I showed my father the design and he showed great interest in it and liked the pattern. He was unwell at the time and when he died at the beginning of 2013, I decided to stitch the kneeler in his memory, as shown by the wording on the edges.

Lizanne van Essen

Lilies appear in the stained glass and often in flower arrangements around the church, symbolising purity. Ivy and stylised leaves are also in many places and in Victorian times symbolised friendship in the group of kneeler sewers. I particularly enjoyed sewing the lilies as many years ago I had sewn other lilies in another kneeler for Bury St Edmund’s Cathedral.

Anne Young

My kneeler is done entirely in cross stitch as I am no needlewoman. The design is taken from a gravestone in the churchyard. Part of the dedication is to my late husband, Ian McLeod Young, who died in November 1996 and is interred in the remembrance garden in the churchyard. Although at that time we did not live in the village, we used to come regularly to the 8 am services and I subsequently moved to the village in 2000. The second part of the dedication is to our granddaughter, Clara Young, who was born and died in 2006.

 Joan Gipson

My design with bells celebrates my husband John’s long service as captain of the bells in Meldreth Church. He trained generations of bell ringers and completed 3000 peals rung all over the country.

Julie Draper

The dedication is to my parents, Mark and Audrey Pearson and uses the phrase “remembered with love” round the edge, because it is engraved on their headstone in the graveyard at Wotton Rivers church in Wiltshire. Mark, who suffered badly from Parkinson’s disease, came to live with me, Peter and our children, Chloe, Susie and Tim for three years after Audrey died, eventually slipping away at the Dumb Flea in Chiswick End. Willers firm from Harston, who had added on a small extension to the cottage for him, were the funeral directors. He was a regular communicant at Holy Trinity and he is remembered by an inscription on the chalice used in the Eucharist services.

Pauline Penfold

I have dedicated this kneeler to The Royal British Legion on its 90th Anniversary (1921 to 2011).  Since moving to Melbourn several years ago, I have been associated The Melbourn and Meldreth Branch, which was itself founded 75 years ago.   The central emblem represents the Badge of the Royal British Legion, with the poppies being the familiar symbol of remembrance.

Jill Price

The centre design is very loosely based on the ivy growing in the churchyard. The crosses stitched in different colours in the borders were designed to add interest and were fun to do after the rather long and tedious process of filling in the blue background surrounding the centrepiece.

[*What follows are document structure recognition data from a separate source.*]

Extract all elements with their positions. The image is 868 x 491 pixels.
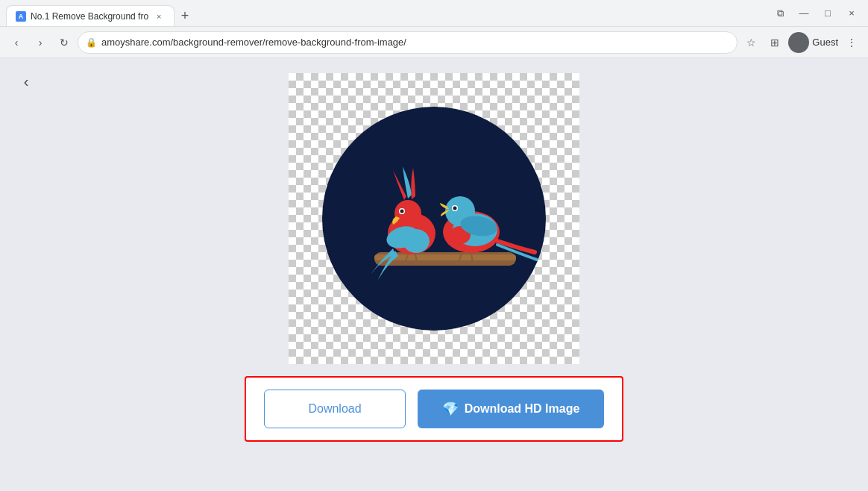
tab-title: No.1 Remove Background fro: [31, 11, 148, 22]
svg-point-4: [394, 200, 421, 227]
gem-icon: 💎: [442, 401, 459, 417]
tab-strip: A No.1 Remove Background fro × +: [6, 0, 764, 26]
browser-titlebar: A No.1 Remove Background fro × + ⧉ — □ ×: [0, 0, 868, 27]
tab-close-btn[interactable]: ×: [153, 10, 165, 22]
tab-favicon: A: [16, 11, 26, 22]
forward-nav-button[interactable]: ›: [30, 32, 51, 53]
download-buttons-wrapper: Download 💎 Download HD Image: [245, 376, 623, 442]
profile-avatar[interactable]: [788, 32, 809, 53]
reload-nav-button[interactable]: ↻: [54, 32, 75, 53]
svg-point-15: [453, 207, 457, 210]
page-content: ‹: [0, 58, 868, 491]
browser-toolbar: ‹ › ↻ 🔒 amoyshare.com/background-remover…: [0, 27, 868, 58]
profile-label[interactable]: Guest: [812, 37, 838, 48]
close-window-btn[interactable]: ×: [841, 3, 862, 24]
lock-icon: 🔒: [86, 37, 97, 48]
address-bar[interactable]: 🔒 amoyshare.com/background-remover/remov…: [78, 31, 738, 54]
birds-illustration: [330, 144, 538, 293]
download-section: Download 💎 Download HD Image: [245, 376, 623, 442]
download-button[interactable]: Download: [264, 390, 406, 428]
checkerboard-background: [289, 73, 579, 364]
back-nav-button[interactable]: ‹: [6, 32, 27, 53]
menu-icon[interactable]: ⋮: [841, 32, 862, 53]
minimize-window-btn[interactable]: —: [793, 3, 814, 24]
image-preview-area: [289, 73, 579, 364]
extensions-icon[interactable]: ⊞: [764, 32, 785, 53]
restore-window-btn[interactable]: ⧉: [770, 3, 790, 24]
new-tab-button[interactable]: +: [174, 5, 195, 26]
url-display: amoyshare.com/background-remover/remove-…: [101, 37, 729, 48]
bird-circle-image: [322, 107, 546, 331]
window-controls: ⧉ — □ ×: [770, 3, 862, 24]
svg-point-6: [400, 210, 404, 213]
active-tab[interactable]: A No.1 Remove Background fro ×: [6, 5, 174, 26]
toolbar-right-buttons: ☆ ⊞ Guest ⋮: [740, 32, 862, 53]
download-hd-button[interactable]: 💎 Download HD Image: [418, 390, 604, 428]
page-back-button[interactable]: ‹: [15, 70, 37, 93]
bookmark-icon[interactable]: ☆: [740, 32, 761, 53]
maximize-window-btn[interactable]: □: [817, 3, 838, 24]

The kneeler is dedicated to the memory of Ada Caswell, my paternal grandmother who was a stalwart member of her church in Uxbridge Middlesex.

 Ann Handscombe

The design of my kneeler was through my connection with the Meldreth Local History Group.  In the past, the majority of houses in Meldreth were thatched cottages.  The fruit trees denote the connection with the many orchards that Meldreth was famous for as well as the cottage gardens.